_EXERCISE DATA:_

——————

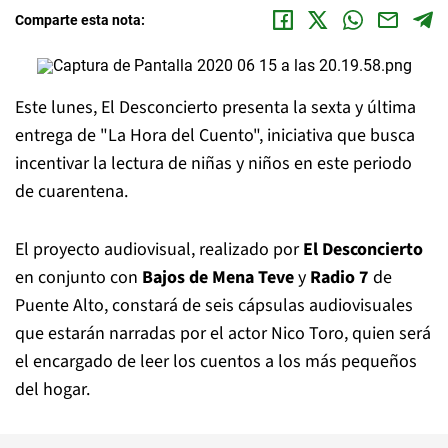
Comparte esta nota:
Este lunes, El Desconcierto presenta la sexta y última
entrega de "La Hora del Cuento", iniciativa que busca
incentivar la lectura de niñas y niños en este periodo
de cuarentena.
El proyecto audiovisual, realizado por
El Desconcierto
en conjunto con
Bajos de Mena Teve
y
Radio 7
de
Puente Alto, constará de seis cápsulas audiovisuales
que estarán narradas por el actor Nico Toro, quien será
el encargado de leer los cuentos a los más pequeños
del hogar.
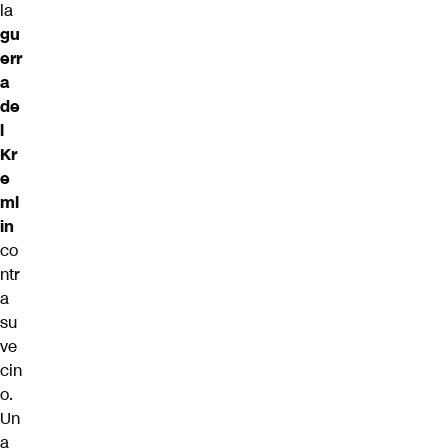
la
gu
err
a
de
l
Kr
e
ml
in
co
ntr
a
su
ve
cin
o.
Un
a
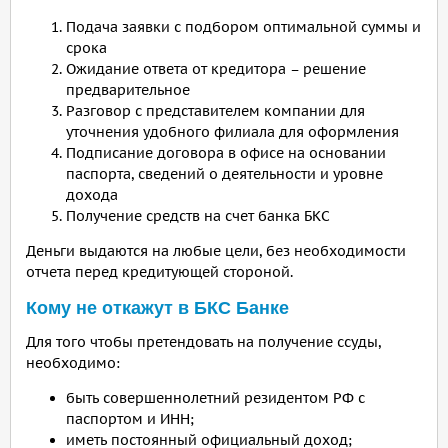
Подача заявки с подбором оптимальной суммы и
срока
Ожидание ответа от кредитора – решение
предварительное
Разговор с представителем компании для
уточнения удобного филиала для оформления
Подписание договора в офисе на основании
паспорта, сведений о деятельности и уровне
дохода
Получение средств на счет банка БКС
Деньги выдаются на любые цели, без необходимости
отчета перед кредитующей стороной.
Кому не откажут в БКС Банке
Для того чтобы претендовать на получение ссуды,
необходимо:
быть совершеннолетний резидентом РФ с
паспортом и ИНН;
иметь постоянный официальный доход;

——————

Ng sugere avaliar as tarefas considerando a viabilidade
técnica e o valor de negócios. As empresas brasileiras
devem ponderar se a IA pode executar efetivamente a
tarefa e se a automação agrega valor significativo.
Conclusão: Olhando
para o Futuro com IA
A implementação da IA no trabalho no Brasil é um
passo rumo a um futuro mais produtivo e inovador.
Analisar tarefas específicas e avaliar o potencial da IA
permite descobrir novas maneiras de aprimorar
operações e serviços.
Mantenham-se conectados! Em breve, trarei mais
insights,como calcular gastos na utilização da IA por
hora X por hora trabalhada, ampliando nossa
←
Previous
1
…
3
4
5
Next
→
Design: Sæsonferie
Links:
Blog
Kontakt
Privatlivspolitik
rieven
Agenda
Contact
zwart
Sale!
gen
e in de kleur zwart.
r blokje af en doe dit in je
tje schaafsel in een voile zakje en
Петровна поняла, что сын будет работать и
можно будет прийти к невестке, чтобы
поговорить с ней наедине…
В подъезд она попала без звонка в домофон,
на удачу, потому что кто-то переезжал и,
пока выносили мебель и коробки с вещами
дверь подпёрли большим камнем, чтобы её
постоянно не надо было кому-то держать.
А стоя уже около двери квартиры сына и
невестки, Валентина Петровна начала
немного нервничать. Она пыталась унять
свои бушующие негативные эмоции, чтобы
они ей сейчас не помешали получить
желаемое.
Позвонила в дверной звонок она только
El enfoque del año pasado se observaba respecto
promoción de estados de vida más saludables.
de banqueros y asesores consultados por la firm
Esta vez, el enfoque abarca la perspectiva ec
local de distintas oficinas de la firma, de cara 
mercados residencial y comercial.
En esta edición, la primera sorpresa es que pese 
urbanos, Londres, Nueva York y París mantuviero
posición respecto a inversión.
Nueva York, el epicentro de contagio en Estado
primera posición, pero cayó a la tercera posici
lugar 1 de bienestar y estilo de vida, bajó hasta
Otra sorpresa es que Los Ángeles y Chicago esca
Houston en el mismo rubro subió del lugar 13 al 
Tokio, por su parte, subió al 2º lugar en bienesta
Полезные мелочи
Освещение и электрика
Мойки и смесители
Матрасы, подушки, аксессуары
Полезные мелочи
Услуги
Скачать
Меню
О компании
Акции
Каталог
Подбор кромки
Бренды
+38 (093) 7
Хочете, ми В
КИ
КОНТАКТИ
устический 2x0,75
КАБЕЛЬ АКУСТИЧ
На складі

——————

_REQUIRED WORK:_
Count how many lines of the entries include the string "enfoque". The number is the entire answer.

_REPLY TO THE EXERCISE:_
2